Living costs are rising at an unprecedented rate. According to the Office for National Statistics (ONS), the consumer prices index measure of inflation rose by 5.5% in the 12 months to January 2022. This is the highest level in three decades. Inflation affects every aspect of life, including your savings, everyday expenses and your investments. With the past few years seeing extraordinary housing prices growth, many are still looking into investing in property in 2022. But does property investment make any sense in times of high inflation?
While landlords are not immune to the effects of inflation, with the addition of maintenance costs rising too, the property can be a good investment to offset the impact of inflation in the long term.
High inflation: are rising costs a block to investments?
Those who didn’t make the move before the recent inflation spike might be concerned that rising inflation would have a negative impact on their ability to invest profitably in the rental market.
With energy bills increasing across the UK: the average household will see bills increase by up to £700. This will impact landlords and tenants alike as the spending power of tenants might drop with higher energy expenditure. If wages don’t keep up with the inflation, everyday life can get very expensive. However, in general, as long as people have an income, they tend to pay the “big expenses” such as debt or rent first, so there’s little fear of a housing market crackdown anytime soon.
On the other hand, mortgage costs have already increased and are likely to continue to rise. The bank base rate is likely to sit higher than 2% in 12 months’ time. For investors who have taken advantage of record-low interest rates, those increases would lead to noticeably higher mortgage repayments. Those who are planning to secure a mortgage should also be aware that their repayments might be higher due to higher interest rates, or their borrowing power might be lower.
High inflation: Property investment route
Let’s see how investing in the property even during high inflation can still be profitable to landlords. In a nutshell, by tying an income-generating rental property to long-term fixed interest rate debt, your investment will keep increasing in value, while your debt (however higher it becomes) will be paid by the tenants.
Crunching the numbers
First of all, at the current day, property prices have increased by 14% and are rising almost three times faster than the inflation levels (5.5%). While this might be influenced by the last two year’s record low-interest rates as explained in the paragraph above, stamp duty tax holidays and the general boom in the UK housing market, the house price growth predictions remain higher than the inflation rate.
Therefore, the brick and mortar investment has the potential to actually beat the inflation only in you were to benefit from the asset’s increase in value, but as a buy-to-let landlord, you will basically only invest a fraction of the house (the deposit), and rest, in theory, would be paid off by the rental income.

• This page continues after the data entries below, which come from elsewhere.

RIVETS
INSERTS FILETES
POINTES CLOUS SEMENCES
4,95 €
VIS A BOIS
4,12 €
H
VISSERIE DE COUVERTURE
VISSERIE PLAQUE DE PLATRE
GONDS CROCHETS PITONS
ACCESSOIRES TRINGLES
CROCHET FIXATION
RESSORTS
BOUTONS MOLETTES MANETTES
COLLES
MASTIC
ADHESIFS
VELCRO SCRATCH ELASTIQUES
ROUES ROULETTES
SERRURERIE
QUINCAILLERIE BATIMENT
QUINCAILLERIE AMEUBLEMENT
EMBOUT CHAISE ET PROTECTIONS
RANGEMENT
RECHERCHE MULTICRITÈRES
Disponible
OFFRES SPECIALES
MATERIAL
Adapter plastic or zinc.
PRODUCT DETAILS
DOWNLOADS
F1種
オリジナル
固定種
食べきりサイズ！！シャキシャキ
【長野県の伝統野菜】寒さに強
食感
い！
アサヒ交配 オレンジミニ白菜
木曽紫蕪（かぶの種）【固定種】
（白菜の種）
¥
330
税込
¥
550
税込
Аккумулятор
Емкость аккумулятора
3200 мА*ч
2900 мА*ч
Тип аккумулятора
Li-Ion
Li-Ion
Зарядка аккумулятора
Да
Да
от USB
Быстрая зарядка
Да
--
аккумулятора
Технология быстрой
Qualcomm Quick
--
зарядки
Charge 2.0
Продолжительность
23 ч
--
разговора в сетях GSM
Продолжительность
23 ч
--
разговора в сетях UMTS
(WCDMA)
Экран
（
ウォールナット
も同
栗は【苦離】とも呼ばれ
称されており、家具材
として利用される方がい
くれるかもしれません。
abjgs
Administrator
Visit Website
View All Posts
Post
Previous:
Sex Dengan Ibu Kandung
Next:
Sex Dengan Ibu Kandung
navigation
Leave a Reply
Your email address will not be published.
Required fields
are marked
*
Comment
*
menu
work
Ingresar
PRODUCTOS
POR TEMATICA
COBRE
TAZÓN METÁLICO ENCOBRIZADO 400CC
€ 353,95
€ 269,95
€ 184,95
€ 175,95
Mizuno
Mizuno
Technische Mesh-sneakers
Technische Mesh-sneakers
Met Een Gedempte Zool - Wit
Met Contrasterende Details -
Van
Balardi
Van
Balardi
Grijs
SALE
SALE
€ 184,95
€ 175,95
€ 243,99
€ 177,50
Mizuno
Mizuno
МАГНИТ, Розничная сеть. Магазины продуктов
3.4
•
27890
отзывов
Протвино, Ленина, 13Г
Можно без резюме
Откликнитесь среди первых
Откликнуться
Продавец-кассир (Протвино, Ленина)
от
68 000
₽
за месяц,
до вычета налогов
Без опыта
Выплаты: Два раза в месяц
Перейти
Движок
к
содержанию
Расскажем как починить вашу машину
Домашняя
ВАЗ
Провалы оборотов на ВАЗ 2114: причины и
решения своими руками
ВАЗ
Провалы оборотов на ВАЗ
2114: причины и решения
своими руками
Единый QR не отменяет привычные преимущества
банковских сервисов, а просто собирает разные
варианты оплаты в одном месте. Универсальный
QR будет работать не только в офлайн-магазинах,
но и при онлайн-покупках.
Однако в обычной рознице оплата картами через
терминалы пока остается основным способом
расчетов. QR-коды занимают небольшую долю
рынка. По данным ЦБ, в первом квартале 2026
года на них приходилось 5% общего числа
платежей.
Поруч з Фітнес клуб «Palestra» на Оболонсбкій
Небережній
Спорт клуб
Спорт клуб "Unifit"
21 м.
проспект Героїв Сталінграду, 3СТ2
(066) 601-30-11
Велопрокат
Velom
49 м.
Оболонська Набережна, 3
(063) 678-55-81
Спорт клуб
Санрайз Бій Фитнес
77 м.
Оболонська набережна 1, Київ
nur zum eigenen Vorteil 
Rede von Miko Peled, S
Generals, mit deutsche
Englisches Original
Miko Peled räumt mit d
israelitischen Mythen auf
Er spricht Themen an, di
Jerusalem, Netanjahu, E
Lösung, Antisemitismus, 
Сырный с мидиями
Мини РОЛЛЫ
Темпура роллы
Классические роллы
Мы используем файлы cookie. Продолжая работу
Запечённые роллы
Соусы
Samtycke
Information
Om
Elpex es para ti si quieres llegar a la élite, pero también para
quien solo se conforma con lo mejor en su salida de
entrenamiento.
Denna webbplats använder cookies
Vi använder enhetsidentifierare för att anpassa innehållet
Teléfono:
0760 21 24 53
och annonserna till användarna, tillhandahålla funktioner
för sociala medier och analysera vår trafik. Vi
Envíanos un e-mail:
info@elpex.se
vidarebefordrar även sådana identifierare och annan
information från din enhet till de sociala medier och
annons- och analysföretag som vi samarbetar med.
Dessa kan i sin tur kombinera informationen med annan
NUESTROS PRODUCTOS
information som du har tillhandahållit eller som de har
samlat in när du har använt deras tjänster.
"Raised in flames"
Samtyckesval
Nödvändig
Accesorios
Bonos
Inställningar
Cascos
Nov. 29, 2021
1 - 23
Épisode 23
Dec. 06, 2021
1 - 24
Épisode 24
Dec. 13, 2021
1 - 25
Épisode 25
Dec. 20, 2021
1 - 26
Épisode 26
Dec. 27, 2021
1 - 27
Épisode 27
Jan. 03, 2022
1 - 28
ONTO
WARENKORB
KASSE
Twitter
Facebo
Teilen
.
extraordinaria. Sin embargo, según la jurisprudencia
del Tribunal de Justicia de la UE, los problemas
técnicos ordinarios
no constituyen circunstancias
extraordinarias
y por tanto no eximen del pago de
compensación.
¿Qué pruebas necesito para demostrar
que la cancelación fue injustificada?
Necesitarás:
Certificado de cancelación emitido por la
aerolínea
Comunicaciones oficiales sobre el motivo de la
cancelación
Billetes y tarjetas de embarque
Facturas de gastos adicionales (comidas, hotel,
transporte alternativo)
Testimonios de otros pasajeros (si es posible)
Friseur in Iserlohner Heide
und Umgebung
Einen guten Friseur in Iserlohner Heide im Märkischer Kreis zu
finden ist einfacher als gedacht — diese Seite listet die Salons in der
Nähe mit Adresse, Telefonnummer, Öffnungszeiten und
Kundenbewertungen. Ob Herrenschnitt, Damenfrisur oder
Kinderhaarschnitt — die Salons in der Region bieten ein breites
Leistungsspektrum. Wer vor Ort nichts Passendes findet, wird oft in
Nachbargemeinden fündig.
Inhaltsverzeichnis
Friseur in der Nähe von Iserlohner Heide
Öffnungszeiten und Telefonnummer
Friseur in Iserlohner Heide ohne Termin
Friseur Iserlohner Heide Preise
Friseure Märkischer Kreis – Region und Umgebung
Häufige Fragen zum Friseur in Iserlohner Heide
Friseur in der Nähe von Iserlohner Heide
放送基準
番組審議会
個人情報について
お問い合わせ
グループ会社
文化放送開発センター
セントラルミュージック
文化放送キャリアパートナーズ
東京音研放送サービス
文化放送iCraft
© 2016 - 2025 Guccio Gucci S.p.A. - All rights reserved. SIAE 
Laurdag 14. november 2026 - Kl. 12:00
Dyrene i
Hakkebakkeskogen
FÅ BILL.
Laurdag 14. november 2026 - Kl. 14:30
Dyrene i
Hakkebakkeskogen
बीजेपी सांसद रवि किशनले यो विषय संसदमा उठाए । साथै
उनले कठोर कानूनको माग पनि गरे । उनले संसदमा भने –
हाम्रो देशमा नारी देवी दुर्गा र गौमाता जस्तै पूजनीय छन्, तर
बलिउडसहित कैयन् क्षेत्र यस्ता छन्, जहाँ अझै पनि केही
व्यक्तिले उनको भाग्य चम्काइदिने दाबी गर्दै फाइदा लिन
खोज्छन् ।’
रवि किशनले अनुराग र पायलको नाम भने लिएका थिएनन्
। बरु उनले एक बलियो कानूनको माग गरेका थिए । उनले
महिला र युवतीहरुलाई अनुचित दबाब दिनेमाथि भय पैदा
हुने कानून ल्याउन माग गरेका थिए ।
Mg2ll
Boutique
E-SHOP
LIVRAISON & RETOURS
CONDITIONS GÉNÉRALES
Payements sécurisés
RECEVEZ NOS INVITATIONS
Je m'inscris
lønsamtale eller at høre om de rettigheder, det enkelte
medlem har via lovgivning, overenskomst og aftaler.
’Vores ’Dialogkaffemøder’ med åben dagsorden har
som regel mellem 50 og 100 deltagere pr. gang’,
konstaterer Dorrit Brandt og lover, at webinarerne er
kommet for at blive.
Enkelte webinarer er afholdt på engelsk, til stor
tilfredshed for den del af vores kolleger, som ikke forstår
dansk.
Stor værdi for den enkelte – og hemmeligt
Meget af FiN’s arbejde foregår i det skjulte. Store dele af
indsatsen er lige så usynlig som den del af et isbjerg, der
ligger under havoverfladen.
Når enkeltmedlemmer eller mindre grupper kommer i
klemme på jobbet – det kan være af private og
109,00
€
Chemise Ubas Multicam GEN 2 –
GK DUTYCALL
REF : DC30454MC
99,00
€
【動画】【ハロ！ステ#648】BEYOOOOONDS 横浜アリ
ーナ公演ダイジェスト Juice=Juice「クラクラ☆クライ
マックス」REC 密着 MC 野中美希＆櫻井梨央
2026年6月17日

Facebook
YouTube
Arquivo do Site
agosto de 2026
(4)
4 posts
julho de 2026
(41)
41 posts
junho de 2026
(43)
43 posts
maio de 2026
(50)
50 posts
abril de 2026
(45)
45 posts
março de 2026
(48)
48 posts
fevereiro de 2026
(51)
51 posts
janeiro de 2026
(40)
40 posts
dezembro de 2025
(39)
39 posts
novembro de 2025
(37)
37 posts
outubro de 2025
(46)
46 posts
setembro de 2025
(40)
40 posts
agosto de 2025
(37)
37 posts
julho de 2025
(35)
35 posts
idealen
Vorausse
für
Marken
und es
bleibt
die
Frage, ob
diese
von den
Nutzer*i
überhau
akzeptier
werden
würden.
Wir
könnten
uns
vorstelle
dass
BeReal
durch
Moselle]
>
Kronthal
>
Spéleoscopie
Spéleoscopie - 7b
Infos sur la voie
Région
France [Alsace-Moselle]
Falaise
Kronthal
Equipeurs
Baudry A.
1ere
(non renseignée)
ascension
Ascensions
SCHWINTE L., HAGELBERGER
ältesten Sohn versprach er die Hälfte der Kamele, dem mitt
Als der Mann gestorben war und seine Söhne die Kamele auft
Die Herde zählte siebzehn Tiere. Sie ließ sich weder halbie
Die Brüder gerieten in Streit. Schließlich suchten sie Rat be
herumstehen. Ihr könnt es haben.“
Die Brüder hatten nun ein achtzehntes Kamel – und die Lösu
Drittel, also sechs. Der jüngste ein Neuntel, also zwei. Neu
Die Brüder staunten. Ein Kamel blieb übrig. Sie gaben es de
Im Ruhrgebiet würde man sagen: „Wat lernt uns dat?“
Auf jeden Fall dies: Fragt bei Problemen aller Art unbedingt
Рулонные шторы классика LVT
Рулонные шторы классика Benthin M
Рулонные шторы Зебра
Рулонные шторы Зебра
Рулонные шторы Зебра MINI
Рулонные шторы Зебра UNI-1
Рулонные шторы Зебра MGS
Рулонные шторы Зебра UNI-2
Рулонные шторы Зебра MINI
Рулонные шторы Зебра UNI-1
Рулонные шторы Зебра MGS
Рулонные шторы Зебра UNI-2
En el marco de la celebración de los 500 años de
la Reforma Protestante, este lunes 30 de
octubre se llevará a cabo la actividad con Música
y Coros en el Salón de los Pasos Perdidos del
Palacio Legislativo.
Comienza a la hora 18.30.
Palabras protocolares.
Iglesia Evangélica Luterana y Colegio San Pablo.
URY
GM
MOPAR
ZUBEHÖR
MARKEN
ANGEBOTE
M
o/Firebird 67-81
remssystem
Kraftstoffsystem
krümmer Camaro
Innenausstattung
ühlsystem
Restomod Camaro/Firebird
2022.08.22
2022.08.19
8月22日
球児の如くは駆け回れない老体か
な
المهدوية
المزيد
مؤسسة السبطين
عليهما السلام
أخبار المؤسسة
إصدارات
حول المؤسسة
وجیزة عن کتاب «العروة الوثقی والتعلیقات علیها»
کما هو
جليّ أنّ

The bottom line: property investment and inflation
While the impact on high inflation can have a negative impact on the property investment in the short term, the longer-term prospects for the property investment can be indeed positive. Brick and mortar are known to be one of the best inflation-beating assets one can consider investing in. Savings accounts with their low-interest rates and stock markets’ volatility makes these two investment options a risky choice if one’s goal is to beat the inflation.